Un plan numérique pour le Québec du 21e siècle

C’est dans cet esprit qu’a été lancée l’initiative des Assises nationale du numérique, un processus de réflexion et de consultation sur les mesures à adopter pour que le Québec s’inscrive de plain-pied dans la société de l’information qui se développe sous nos yeux.

Afin de comprendre l’escalade informationnelle qui caractérise nos sociétés, Jean-François Gauthier, président-directeur général de l’Institut de gouvernance numérique, rappelait que le volume d’informations produit au cours de la dernière année équivalait à celui produit par l’humanité depuis 5000 ans et que ce volume double chaque année. En ce sens, «l’information est au cœur de notre devenir collectif» et sa gouvernance aura un impact économique, culturel et social de première importance dans les années à venir.

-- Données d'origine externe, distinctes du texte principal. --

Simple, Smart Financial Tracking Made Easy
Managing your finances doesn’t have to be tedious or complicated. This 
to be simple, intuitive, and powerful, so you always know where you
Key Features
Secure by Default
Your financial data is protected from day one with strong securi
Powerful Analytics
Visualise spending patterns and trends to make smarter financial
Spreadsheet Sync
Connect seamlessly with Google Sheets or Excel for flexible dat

Pour Michel Cartier, professeur de communications à la retraite et mondialement reconnu, il importe que le Québec réfléchisse dès maintenant aux enjeux du numérique non seulement pour rester compétitif, mais également pour démocratiser la gouvernance et l’administration de l’État: «Il faudrait résoudre un premier problème qui est celui du Big Data, c’est-à-dire l’amoncellement des connaissances. Je ne veux pas dire que nous avons trop de connaissances, mais plutôt que nous n’avons pas les outils pour toutes les traiter correctement. Ensuite, il y a les informations gouvernementales. Ce sont des informations qui nous appartiennent à nous, citoyens, et elles doivent être ouvertes. Finalement, comment pourrions-nous améliorer ce que le gouvernement nous offre comme services? Le but ultime, c’est d’arriver à une gouvernance ouverte qui inclut davantage le citoyen.»

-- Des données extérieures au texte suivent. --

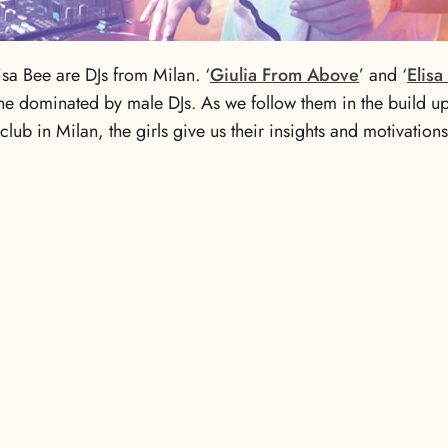
isa Bee are DJs from Milan. ‘
Giulia From Above
’ and ‘
Elisa
ne dominated by male DJs. As we follow them in the build up 
 club in Milan, the girls give us their insights and motivation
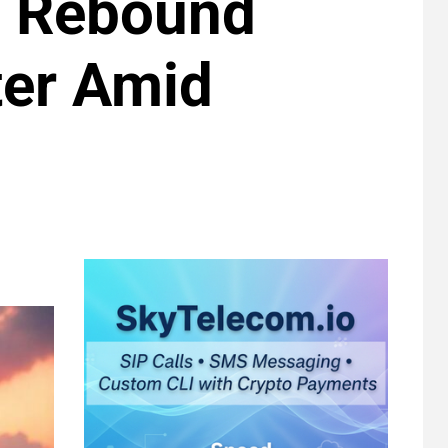
p Rebound
ter Amid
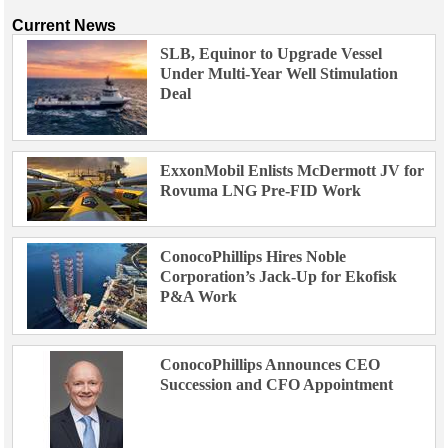
Current News
SLB, Equinor to Upgrade Vessel
Under Multi-Year Well Stimulation
Deal
ExxonMobil Enlists McDermott JV for
Rovuma LNG Pre-FID Work
ConocoPhillips Hires Noble
Corporation’s Jack-Up for Ekofisk
P&A Work
ConocoPhillips Announces CEO
Succession and CFO Appointment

Les citoyens seront d’ailleurs appelés à venir s’informer et se prononcer se le sujet dès cet automne, les premières séances de consultation de la tournée régionale se tenant en septembre septembre. Cette tournée sera ensuite suivie des Assises du numérique, qui se tiendront à Montréal en avril 2014 et seront l’occasion de présenter un Plan numérique pour le Québec. Reste à voir si les pouvoirs publics seront disposés à le mettre en œuvre.